Long’s robots have garnered the attention of the U.S. Navy, which funded his work in the 1990s. As his book says, the navy was interested in “defense-related, bio-inspired robots.” But once the Office of Naval Research asked Long and his colleagues to explicitly write that their work will make “better weapons-delivery platforms” in their research proposals, Long wanted out. He did not want to contribute to war.

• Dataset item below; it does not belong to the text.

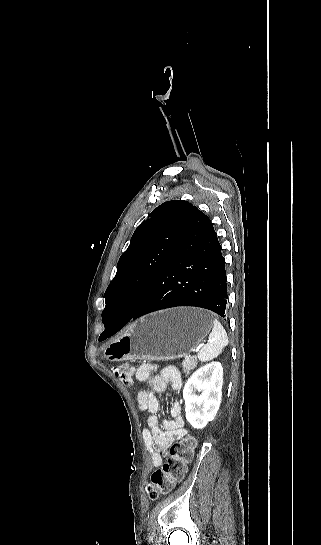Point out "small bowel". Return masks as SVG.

Back in the Abyss, Long’s research goals seem much simpler. Night has settled over Vassar’s campus, now blanketed by glittering snow. Long takes down a red rubber flipper hanging from the laboratory wall. He looks at it and touches its rubber flaps. “This was Madeleine’s flipper,” he says. “She’s on the road now, far from home.” Madeleine is the most famous of his robots. A four-flippered robot built to replicate giant prehistoric marine reptiles like the Loch Ness monster, she is currently on exhibit at the Field Museum in Chicago.
Madeleine hangs on the museum wall since she’s currently broken — the inevitable fate for a robot. “She’s a shell of her former self,” he says, hanging his head. Nevertheless, Madeleine is yet another example of Long’s curiosity to re-imagine extinct species.
According to his Vassar colleague, Cognitive Science director Ken Livingston, Long skillfully walks the line between “flights of fancy” and an ability to be anchored in concrete data. Long describes his philosophy quite simply in his book: “if we can build it, then we understand it.”